AIM OF THE EXERCISE: In the records below, find the line holding "designed to remove" and the line holding "PwC’s annual financial". Set down both, with every line between them, exactly.

EXERCISE DATA:

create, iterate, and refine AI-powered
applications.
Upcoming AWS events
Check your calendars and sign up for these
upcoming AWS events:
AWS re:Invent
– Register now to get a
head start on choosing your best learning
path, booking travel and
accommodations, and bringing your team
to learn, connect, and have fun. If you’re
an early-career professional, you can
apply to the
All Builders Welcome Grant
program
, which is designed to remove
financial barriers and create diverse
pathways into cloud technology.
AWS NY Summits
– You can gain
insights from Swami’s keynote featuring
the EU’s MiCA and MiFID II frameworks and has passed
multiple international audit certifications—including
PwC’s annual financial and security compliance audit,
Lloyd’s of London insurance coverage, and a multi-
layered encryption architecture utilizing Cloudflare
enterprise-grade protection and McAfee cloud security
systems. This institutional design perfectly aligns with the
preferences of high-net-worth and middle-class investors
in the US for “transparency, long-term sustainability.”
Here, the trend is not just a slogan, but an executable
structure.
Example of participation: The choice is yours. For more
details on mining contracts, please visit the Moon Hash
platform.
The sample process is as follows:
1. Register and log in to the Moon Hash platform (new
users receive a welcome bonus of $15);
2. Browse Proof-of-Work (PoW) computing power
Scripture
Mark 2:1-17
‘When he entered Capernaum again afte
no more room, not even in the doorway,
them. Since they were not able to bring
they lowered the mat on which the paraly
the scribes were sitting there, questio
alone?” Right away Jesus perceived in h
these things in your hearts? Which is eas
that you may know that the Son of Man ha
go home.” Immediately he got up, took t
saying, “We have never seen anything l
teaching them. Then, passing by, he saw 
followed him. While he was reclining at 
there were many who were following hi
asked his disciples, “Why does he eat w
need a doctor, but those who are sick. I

==

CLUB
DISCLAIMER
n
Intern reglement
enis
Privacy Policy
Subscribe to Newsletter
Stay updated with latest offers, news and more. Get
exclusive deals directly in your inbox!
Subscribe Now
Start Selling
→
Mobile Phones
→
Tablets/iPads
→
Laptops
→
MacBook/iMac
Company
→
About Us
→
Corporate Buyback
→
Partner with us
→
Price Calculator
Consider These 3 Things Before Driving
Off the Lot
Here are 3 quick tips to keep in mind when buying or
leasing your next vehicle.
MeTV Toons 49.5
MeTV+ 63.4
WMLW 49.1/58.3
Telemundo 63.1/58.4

EXERCISE OUTPUT:
, which is designed to remove
financial barriers and create diverse
pathways into cloud technology.
AWS NY Summits
– You can gain
insights from Swami’s keynote featuring
the EU’s MiCA and MiFID II frameworks and has passed
multiple international audit certifications—including
PwC’s annual financial and security compliance audit,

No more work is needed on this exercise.